Abstract
Visual recognition is the task of analyzing and understanding images or videos
for objects, text, and other subjects. A remarkable success for visual recognition is
achieved by deep convolutional neural networks (CNNs). However, when the CNNs
are deployed in a new target environment, where the test data follow a different
distribution from the training data, their performance often drops significantly. A
popular solution to such distribution mismatch (also known as domain gap) is
unsupervised domain adaptation (UDA).
UDA aims to transfer the knowledge learned from one or multiple labeled source
domains to a target domain where only unlabeled data are given for model adaptation. Most UDA studies address the domain gap by aligning feature distributions of
different domains. However, when the number of source domains increases, aligning the target distribution to all the source domains can even harm discriminative
feature learning, thus counter-productive.

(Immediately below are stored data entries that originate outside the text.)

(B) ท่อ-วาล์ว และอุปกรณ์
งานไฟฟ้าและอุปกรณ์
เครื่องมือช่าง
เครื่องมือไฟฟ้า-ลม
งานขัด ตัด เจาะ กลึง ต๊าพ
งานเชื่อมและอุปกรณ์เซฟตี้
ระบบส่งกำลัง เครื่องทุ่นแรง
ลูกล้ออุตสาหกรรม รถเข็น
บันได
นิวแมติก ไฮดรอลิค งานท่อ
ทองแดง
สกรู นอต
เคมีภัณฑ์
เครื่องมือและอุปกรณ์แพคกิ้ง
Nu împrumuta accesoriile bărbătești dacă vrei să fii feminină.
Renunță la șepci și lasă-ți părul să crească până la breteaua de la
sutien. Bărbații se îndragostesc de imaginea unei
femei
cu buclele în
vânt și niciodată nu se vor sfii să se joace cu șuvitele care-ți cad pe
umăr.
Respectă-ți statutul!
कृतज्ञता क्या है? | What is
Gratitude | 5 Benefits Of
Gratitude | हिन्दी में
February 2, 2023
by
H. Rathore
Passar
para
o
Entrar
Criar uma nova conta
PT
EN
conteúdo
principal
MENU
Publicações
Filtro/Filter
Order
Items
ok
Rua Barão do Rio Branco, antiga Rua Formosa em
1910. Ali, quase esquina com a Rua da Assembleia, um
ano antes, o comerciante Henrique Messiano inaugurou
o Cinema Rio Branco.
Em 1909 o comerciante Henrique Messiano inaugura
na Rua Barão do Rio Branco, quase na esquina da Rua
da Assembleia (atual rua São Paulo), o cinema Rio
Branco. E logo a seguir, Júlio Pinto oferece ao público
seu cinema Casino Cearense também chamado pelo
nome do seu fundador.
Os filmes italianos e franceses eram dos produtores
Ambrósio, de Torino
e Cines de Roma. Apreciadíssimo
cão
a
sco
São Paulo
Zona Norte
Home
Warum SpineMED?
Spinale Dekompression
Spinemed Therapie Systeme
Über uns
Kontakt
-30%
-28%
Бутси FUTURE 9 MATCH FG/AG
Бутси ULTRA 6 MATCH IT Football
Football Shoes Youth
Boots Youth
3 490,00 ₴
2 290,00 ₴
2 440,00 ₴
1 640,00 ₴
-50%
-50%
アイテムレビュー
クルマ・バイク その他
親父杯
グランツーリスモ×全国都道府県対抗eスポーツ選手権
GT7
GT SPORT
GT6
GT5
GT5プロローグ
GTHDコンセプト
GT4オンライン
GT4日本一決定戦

To tackle UDA, we propose four novel methods from different perspectives:
loss function, network architecture, data/feature augmentation and optimization/training strategy. (1) We propose a domain attention consistency loss to align the distributions of channel-wise attention weights in each pair of source-target domains for learning transferable latent attributes. (2) We propose a dynamic neural
network, of which convolutional kernels are conditioned on each input instance,
to adapt domain-invariant deep features to each individual instance. (3) We propose a distribution-based class-wise feature augmentation to generate intermediate
features between different domains to bridge the domain gap, and meanwhile,
leverage such feature augmentation to downplay noisy target pseudo-labels for
noise-robust training. (4) We propose a two-step training strategy to overcome
the source-domain-bias in a UDA model, where the second step adopts a label
noise-robust strategy to fine-tune such a UDA model on the pseudo-labeled target
domain data only. Extensive experiments demonstrate the effectiveness of these
four methods, leading to state-of-the-art performance.